The use of structured reporting of head and neck ultrasound ensures time-efficiency and report quality during residency.
"The use of SRs of head and neck ultrasound studies results in an increased longitudinal time-efficiency while upholding the report quality at the same time. Superior outcomes in terms of comprehensiveness, legibility and time-efficiency can be observed immediately after implementation. Reports done using SR were finalized significantly faster (99.1 s vs. 115.0 s, p < 0.001) and user contentment was significantly better when using SRs (8.3 vs. 6.3, p < 0.001). In particular, only SRs showed a longitudinally increasing time efficiency (- 20.1 s, p = 0.036) while maintaining consistent completeness ratings."

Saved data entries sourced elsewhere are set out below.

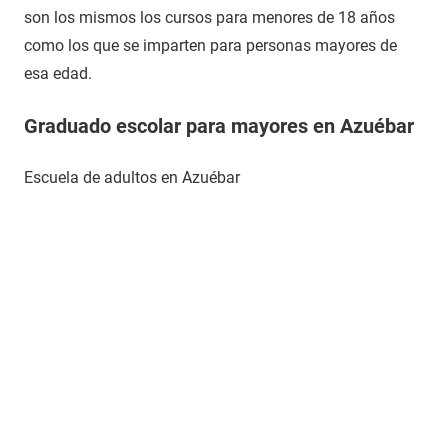
son los mismos los cursos para menores de 18 años
como los que se imparten para personas mayores de
esa edad.
Graduado escolar para mayores en Azuébar
Escuela de adultos en Azuébar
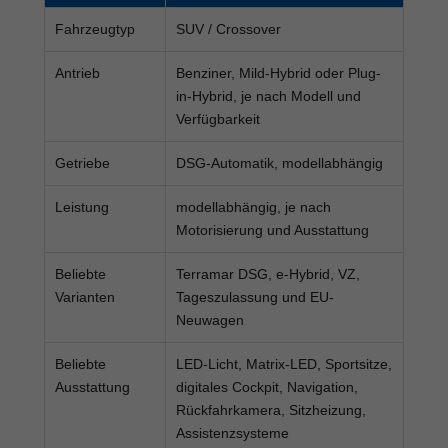
Fahrzeugtyp
SUV / Crossover
Antrieb
Benziner, Mild-Hybrid oder Plug-
in-Hybrid, je nach Modell und
Verfügbarkeit
Getriebe
DSG-Automatik, modellabhängig
Leistung
modellabhängig, je nach
Motorisierung und Ausstattung
Beliebte
Terramar DSG, e-Hybrid, VZ,
Varianten
Tageszulassung und EU-
Neuwagen
Beliebte
LED-Licht, Matrix-LED, Sportsitze,
Ausstattung
digitales Cockpit, Navigation,
Rückfahrkamera, Sitzheizung,
Assistenzsysteme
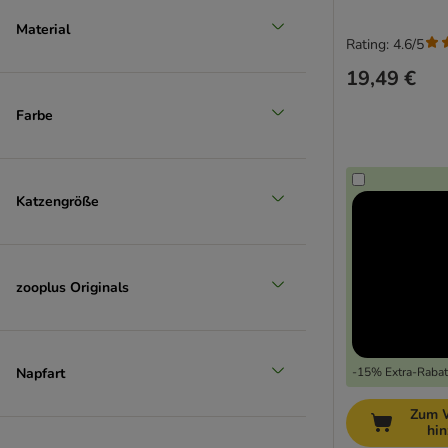
Material
Rating: 4.6/5
19,49 €
Farbe
Katzengröße
zooplus Originals
Napfart
-15% Extra-Rabatt
Zum 
hi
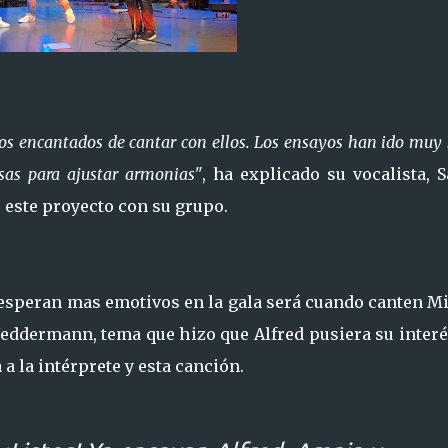
s encantados de cantar con ellos. Los ensayos han ido muy 
as para ajustar armonias"
, ha explicado su vocalista, S
 este proyecto con su grupo.
esperan mas emotivos en la gala será cuando canten Mi
 Neddermann, tema que hizo que Alfred pusiera su inter
a la intérprete y esta canción.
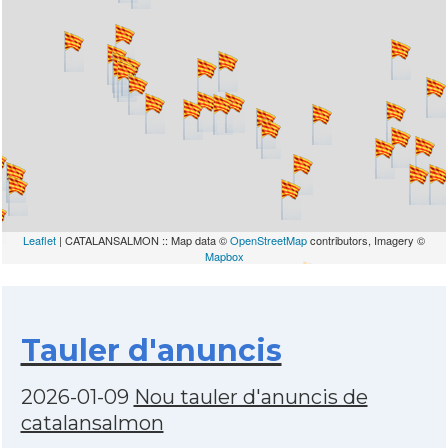
Leaflet
| CATALANSALMON :: Map data ©
OpenStreetMap
contributors, Imagery ©
Mapbox
Tauler d'anuncis
2026-01-09
Nou tauler d'anuncis de
catalansalmon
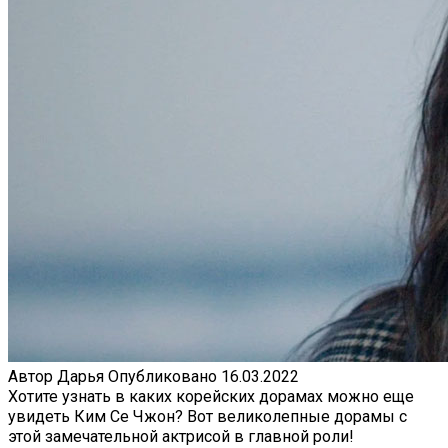
Автор
Дарья
Опубликовано
16.03.2022
Хотите узнать в каких корейских дорамах можно еще
увидеть Ким Се Чжон? Вот великолепные дорамы с
этой замечательной актрисой в главной роли!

Structured reporting of CT examinations in acute pulmonary embolism.
"Referring clinicians perceive structured CTPA reports as superior in clarity. Pulmonologists also appreciate structured reports as providing better content and clinical utility. Overall, SR received higher ratings for content (median rating 10.0 vs. 8.5, p < 0.0001) and clarity (median rating 10.0 vs. 8.0). The clinical utility of radiology reports improved with SR overall (p = 0.004) and for pulmonologists (p = 0.0005)."

Structured reporting adds clinical value in primary CT staging of diffuse large B-cell lymphomas.
"SR of CT examinations for primary staging in patients with DLBCL adds clinical value compared to FTRs by increasing completeness of reports, facilitating information extraction and improving patient management. SRs contained information on affected organs more often than FTRs (95 % vs. 66 %). More SRs commented on extranodal involvement (91 % vs. 62 %). Sufficient information for Ann-Arbor classification was included in more SRs (89 % vs. 64 %). Information extraction was quicker from SRs (median rating on 10-point Likert scale=9 vs. 6; 7-10 vs. 4-8 interquartile range)."
Structured Reporting of Rectal Magnetic Resonance Imaging in Suspected Primary Rectal Cancer: Potential Benefits for Surgical Planning and Interdisciplinary Communication.
"SR of rectal MRI in patients with rectal cancer facilitates surgical planning and leads to a higher satisfaction level of referring surgeons in comparison to FT reports. Abdominal surgeons were more confident about report correctness and further clinical decision making on the basis of SRs. SR achieved significantly higher satisfaction rates with report content and clarity, and included significantly more of the 13 predefined key features compared with FT reports (SRs: mean ± SD, 12.2 ± 4.6 [range, 9-13] versus FT reports: mean ± SD, 9.2 ± 10.8 [range, 5-13]) (P < 0.001)."